The invisible hand tends at first to be so visible that random save samples from millions of gamers will look more alike than not. That's because Square Enix wanted a more action-angled experience, thus you're herded down corridors punctuated by battles, a few forking paths, and the odd treasure-harboring cul-de-sac. Call that "linear" if you like; it's done for two reasons. First, because Square Enix trades in monster-narratives (and this one's a doozy -- an existential tearjerker, part Marvel's Celestials, part Roger Zelazny's "Lord of Light"). And second, to prep you for the inversely complex, open-ended wilds waiting at the far side of the tunnel.


As such, brief cut-scenes cue every half-dozen battles, after which a new mechanic manifests and you're unleashed to scrutinize its permutations. This allows the design team to dole out new features apace, grafting one piece of machinery onto another like a fascinating clockwork mechanism assembling before your eyes. It's restriction with purpose, in other words, iterating such that battles become testing grounds for new abilities, with no two encounters playing alike. That you can restart battles on the fly, obtain better or worse items contingent on a post-fight performance rating, and rise, phoenix-like, from the wreckage (you automatically heal after each encounter) reinforces the sense of racing through a training gauntlet.

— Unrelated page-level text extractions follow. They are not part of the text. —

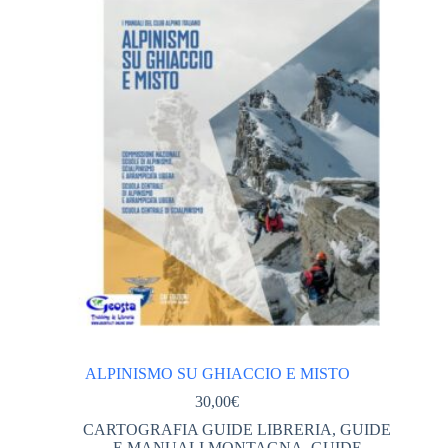
Categorie
ABBIGLIAMENTO tecnico
(561)
ACCESSORI ABBIGLIAMENTO
(46)
DONNA
(245)
GIACCHE PILE GILET DONNA
(113)
PANTALONI DONNA
(67)
TSHIRT CAMICIE INTIMO DONNA
(62)
VESTITI GONNE
(2)
UOMO
(278)
GIACCHE PILE GILET UOMO
(125)
PANTALONI UOMO
(77)
ALPINISMO SU GHIACCIO E MISTO
TSHIRT CAMICIE INTIMO UOMO
(58)
30,00
€
ACCESSORI OUTDOOR VIAGGI
(166)
CARTOGRAFIA GUIDE LIBRERIA
,
GUIDE
E MANUALI MONTAGNA
,
GUIDE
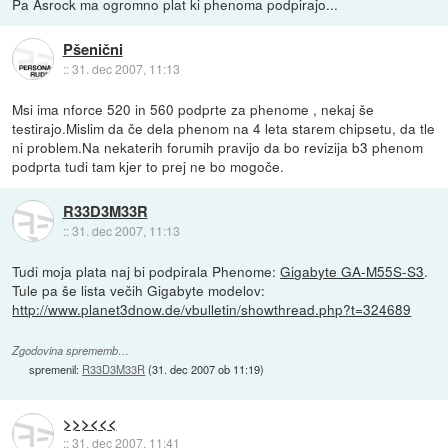
Pa Asrock ma ogromno plat ki phenoma podpirajo...
Pšenični
::
31. dec 2007, 11:13
Msi ima nforce 520 in 560 podprte za phenome , nekaj še
testirajo.Mislim da če dela phenom na 4 leta starem chipsetu, da tle
ni problem.Na nekaterih forumih pravijo da bo revizija b3 phenom
podprta tudi tam kjer to prej ne bo mogoče.
R33D3M33R
::
31. dec 2007, 11:13
Tudi moja plata naj bi podpirala Phenome:
Gigabyte GA-M55S-S3
.
Tule pa še lista večih Gigabyte modelov:
http://www.planet3dnow.de/vbulletin/showthread.php?t=324689
Zgodovina sprememb…
spremenil:
R33D3M33R
(
31. dec 2007 ob 11:19
)
>>><<<
::
31. dec 2007, 11:41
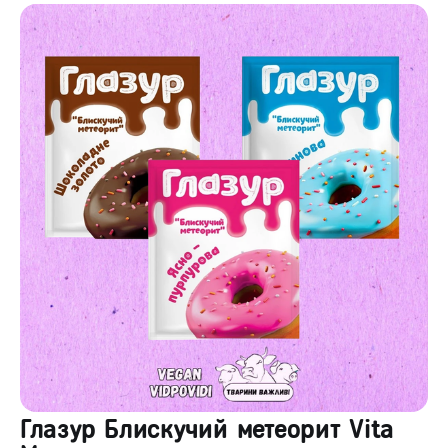
Глазур Блискучий метеорит Vita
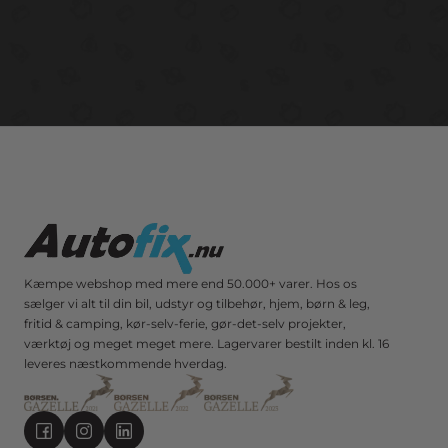
Kæmpe webshop med mere end 50.000+ varer. Hos os
sælger vi alt til din bil, udstyr og tilbehør, hjem, børn & leg,
fritid & camping, kør-selv-ferie, gør-det-selv projekter,
værktøj og meget meget mere. Lagervarer bestilt inden kl. 16
leveres næstkommende hverdag.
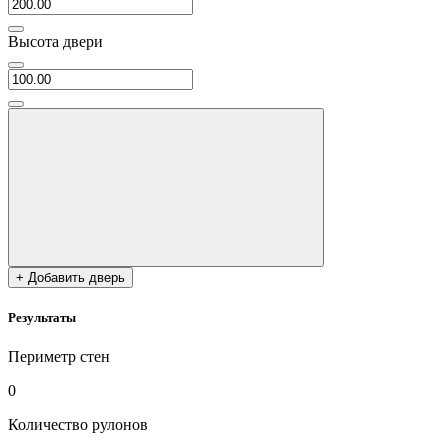
Высота двери
+ Добавить дверь
Результаты
Периметр стен
0
Количество рулонов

As characters accrue experience, their battle gauges expand, ratcheting up combat complexity. Switching between characters -- the game does this for you at first -- requires that you learn and eventually master each one's shifting tactical fortes. When "paradigms" finally unlock, you'll craft offensive and defensive templates triggered with a shoulder button in the heat of battle (a clever riff on Final Fantasy XII's "gambit" system that trades pre-battle tactical micromanagement for more gratifying in-battle strategic control). Even Libra, the perennial series ability that reveals enemy weaknesses, reinvents itself as a means of anteing-up battle know-how: Trigger it repeatedly to suss an enemy's attributes, and your party members adapt dynamically, scrambling for offensive ins or defensive holes to plug.


When you finally emerge from Final Fantasy XIII's straightaways, it's into a world replete with optional quests and side-stories and all the free-form flex you've being jonesing for -- from an epic battle-trainer to a kind of massively-single-player Olympics. Multiply by half again as much to do, and divide by nothing.